Task goal
Please take the records that follow and repeat exactly the lines starting with the line with "Universidad de La Frontera" and going on through the line with "Accesos Rápidos".

Records from a data collection
+++
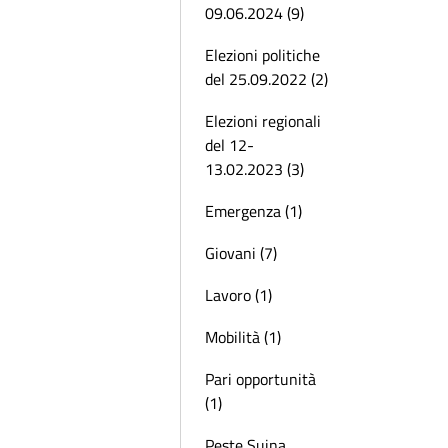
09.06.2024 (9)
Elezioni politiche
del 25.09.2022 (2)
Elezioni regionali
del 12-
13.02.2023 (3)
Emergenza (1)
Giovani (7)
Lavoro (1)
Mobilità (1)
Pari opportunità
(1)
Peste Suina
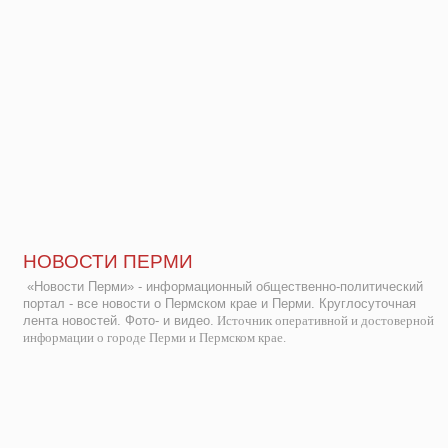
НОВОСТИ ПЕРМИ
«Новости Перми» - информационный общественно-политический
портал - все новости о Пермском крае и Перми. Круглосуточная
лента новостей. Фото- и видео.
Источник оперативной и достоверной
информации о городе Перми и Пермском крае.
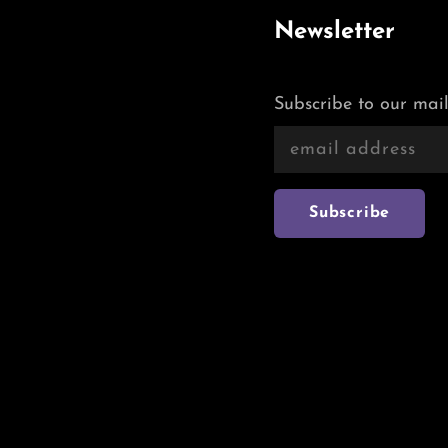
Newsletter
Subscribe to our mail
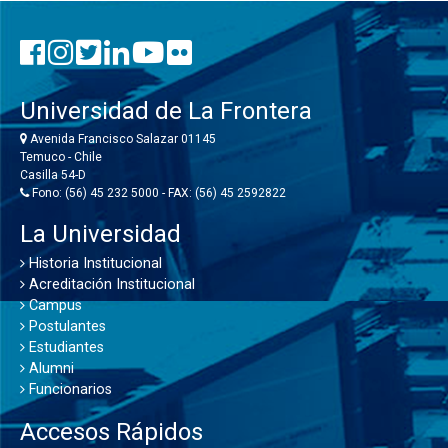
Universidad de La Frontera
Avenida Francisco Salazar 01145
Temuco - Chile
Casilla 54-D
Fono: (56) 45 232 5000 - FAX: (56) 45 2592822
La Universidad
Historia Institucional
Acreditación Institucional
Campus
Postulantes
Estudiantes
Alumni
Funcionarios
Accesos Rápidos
+++
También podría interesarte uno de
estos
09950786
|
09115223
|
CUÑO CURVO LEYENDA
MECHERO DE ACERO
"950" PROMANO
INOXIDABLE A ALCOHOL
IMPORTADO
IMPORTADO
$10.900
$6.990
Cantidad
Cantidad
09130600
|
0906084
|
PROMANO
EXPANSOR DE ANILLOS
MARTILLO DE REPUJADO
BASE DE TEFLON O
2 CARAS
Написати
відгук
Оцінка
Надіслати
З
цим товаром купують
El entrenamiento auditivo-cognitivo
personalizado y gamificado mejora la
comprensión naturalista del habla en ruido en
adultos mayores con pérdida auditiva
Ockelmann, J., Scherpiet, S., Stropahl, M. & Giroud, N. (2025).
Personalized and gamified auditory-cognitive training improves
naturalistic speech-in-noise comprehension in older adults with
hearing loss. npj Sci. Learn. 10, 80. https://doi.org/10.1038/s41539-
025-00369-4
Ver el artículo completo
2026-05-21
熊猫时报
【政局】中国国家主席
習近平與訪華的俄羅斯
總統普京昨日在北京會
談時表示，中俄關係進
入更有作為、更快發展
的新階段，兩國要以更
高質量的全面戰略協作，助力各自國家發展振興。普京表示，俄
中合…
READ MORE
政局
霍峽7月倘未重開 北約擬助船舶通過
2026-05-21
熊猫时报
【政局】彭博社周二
+++
Completed exercise
Universidad de La Frontera
Avenida Francisco Salazar 01145
Temuco - Chile
Casilla 54-D
Fono: (56) 45 232 5000 - FAX: (56) 45 2592822
La Universidad
Historia Institucional
Acreditación Institucional
Campus
Postulantes
Estudiantes
Alumni
Funcionarios
Accesos Rápidos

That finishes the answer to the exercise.